The “cache performance deterioration ratio,” the “effectiveness of branch prediction,” the “IPC,” the “out-of-order effectiveness,” and the “task execution time” thus found in the PM unit are supplied to the scheduler assisting section 6.
Next, the scheduler assisting section 6 will be discussed in detail. FIG. 6 illustrates the internal blocks of the scheduler assisting section 6 and their relationship.
The scheduler assisting section 6 mainly includes four tables of a task queue 21, a core management table 22, a task information table 24, and a core information table 23 implemented as register files and two execution sections of a task management section 11 and a core selection section 12 implemented as hardware circuitry.
The tables will be discussed. N/A indicated in each table is Not Assigned which means “none.”
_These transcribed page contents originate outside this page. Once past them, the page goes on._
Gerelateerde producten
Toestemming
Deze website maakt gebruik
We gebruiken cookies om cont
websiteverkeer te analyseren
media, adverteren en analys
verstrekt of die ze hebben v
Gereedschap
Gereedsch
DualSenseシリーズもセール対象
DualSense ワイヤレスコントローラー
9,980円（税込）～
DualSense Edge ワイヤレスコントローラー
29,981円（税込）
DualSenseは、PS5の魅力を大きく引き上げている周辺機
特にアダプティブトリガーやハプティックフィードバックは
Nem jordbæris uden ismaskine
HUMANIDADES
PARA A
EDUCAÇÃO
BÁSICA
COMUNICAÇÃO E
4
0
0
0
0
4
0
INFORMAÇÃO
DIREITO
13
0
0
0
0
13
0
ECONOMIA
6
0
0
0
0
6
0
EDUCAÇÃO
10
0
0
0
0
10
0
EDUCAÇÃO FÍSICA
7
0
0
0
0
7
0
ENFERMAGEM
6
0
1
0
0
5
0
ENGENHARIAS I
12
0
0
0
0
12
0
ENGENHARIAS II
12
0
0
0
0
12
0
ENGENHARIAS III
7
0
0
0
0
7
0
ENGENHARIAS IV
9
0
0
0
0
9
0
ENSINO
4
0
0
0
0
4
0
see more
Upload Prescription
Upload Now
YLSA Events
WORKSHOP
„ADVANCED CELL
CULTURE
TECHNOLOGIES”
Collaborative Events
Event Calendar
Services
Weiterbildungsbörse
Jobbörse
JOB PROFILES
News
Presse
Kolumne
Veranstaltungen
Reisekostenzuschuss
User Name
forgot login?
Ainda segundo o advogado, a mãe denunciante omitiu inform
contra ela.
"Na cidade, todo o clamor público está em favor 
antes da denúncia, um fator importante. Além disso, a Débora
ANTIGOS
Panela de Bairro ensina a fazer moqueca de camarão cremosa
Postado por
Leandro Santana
The task queue 21 manages the state of each task executed in each processor core section 5. FIG. 7 shows an example of the task queue 21 in one state. The task queue 21 is made up of a finite number of entries (in the example, 10 entries) and each entry has items of TID, T#, status, dependency, parameter, and order. TID is the unique internal ID of each task managed in the scheduler assisting section 6 at present, T# is the proper ID for each start address of the task assigned to TID, status is the state of the task indicated in TID, dependency is a TID list of the tasks whose execution must be previously terminated for enabling the task to be executed, parameter is the parameter used when the task is executed, and order is an item of holding the input order of the tasks into the task queue. In the example, T# is the proper ID for each start address of the task; in fact, however, if the operation pattern varies depending on the situation although the start address is the same, it is also possible to give different ID.
Five states of empty, wait, ready, run, and finish are provided as the task state indicated by status and a state transition is made as shown in FIG. 8, whereby task management is realized. First, when a new task is input from the scheduler, the task is registered in one of the TIDs with empty state. If a precedence dependent task is set for the input task, the state is set to wait; otherwise, the state is set to ready. The state of the task in wait state is set to ready upon completion of all preceding tasks. The task in ready state is to be assigned to any core and when execution of the task is assigned to the core, the task takes a state transition to run and further when the task execution terminates, the task takes a state transition to finish. Last, when the scheduler is notified of the task termination, the state of the task is restored to empty and again it is made possible to accept a new task.
The core management table 22 is a table for storing the current state of each processor core section 5. FIG. 9 shows an example of the core management table 22 in one state. The core management table 22 has as many entries as the number of the cores included in the processor unit 1. Each entry has four items of CID, C#, status, and running TID used to indicate the unique internal ID in the processor unit 1, the core type, the core state, and the TID of the task being executed respectively. As the core state, busy, idle, and reserved exist and indicate the state in which the task is being executed, the state of wait for task execution assignment, and the state of not involved in task assignment respectively.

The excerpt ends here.